Care should be taken to use DDL (as DDL implicitly commits the snowflake transaction) in the end to end process for a given model. Standard materialisations of dbt use DDL as well. A Snowflake stream is consumed by a commit following DML using the stream. It is dangerous to risk a stream to be consumed before all end-to-end actions are successfully done. It would jeopardize target integrity, and the ability to restart without full reprocessing after a failure. When not taking care of this item, the consequence is the need to fully reprocess all data after each job failure. Therefore, all DDL created by the dbt macros should be moved to a spot before actions reading from the stream in a DML SQL statement. For sure never use DDL to read from the stream as the consumption will be committed at the completion of this DDL, not at the time of the final commit at the end of the job. Also, all procedures or hooks allowed in the de model should be free of a (implicit) commit. This is challenging, but it can be done
In case any of the sources is subject to physical deletes, working with streams can actually solve a lot of problems of incremental processing integrity.
I feel the use of streams is beneficial if creation/modification/soft delete operations on the source cannot be trusted 100% (never saw data worth this 100% trust); when physical deletes are being done (also implicit by partial reloads of source data during schema evolution operations for instance, or data retention operations, GDPR related stuff); and of course to save money on avoiding larger data scans looking for a change. Coding of incremental data processing without streams is hard to generalise, to automate. It requires custom development for each model individually, and a big test workload issue for each of these models. Snowflake’s streams feature is definitely a game-changer.

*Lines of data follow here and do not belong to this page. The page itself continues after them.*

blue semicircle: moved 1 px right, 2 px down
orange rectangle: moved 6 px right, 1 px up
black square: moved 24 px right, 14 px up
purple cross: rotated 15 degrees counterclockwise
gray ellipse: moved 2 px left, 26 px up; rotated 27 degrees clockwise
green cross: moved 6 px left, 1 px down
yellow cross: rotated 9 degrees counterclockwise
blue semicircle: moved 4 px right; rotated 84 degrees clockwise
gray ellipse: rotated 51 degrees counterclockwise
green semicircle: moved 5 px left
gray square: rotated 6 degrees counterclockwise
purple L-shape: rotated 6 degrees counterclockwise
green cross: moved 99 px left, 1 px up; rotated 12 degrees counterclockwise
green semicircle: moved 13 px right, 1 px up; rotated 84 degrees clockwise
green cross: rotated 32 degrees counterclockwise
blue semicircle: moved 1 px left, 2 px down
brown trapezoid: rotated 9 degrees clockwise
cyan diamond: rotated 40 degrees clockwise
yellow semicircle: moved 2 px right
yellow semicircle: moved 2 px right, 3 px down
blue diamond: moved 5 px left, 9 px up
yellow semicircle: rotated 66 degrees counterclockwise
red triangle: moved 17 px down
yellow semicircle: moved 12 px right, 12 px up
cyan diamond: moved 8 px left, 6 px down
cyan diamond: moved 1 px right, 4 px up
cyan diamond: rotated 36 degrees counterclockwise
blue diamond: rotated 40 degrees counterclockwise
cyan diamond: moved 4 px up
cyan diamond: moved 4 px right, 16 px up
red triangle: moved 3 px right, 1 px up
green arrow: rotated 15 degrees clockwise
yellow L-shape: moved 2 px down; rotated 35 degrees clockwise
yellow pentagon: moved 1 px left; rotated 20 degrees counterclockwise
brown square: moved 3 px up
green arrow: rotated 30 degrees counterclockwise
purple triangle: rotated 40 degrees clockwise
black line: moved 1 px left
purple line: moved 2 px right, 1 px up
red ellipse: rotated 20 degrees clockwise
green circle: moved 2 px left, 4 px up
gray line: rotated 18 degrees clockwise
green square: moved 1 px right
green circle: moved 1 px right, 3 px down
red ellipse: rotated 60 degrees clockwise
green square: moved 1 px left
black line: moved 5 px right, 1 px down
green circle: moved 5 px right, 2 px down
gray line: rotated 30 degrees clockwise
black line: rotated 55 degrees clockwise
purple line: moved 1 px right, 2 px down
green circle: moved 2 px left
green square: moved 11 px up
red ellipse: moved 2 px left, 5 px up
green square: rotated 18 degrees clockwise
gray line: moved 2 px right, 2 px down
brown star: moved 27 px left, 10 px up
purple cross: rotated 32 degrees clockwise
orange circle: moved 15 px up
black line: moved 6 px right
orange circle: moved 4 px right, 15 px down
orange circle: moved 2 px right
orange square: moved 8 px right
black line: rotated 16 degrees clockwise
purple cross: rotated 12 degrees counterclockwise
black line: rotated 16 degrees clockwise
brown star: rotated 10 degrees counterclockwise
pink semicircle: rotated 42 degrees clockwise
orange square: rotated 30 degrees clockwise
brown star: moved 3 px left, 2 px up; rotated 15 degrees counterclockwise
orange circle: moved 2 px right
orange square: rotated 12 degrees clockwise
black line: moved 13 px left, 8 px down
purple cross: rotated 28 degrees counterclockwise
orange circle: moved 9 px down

It is fun and rewarding to ‘macro’ this in dbt materializations. The most significant return is to enable less technical (from the data engineering point of view) people to build incremental data true processing, without requiring the detailed knowledge, nor the testing burden to release a stable incremental data process. It brings us a big step closer to being able to industrialize data processing in a cost-efficient way starting from a non-incremental SQL code definition. Huge step closer to increasing the processing frequency, moving closer to real-time batch processing.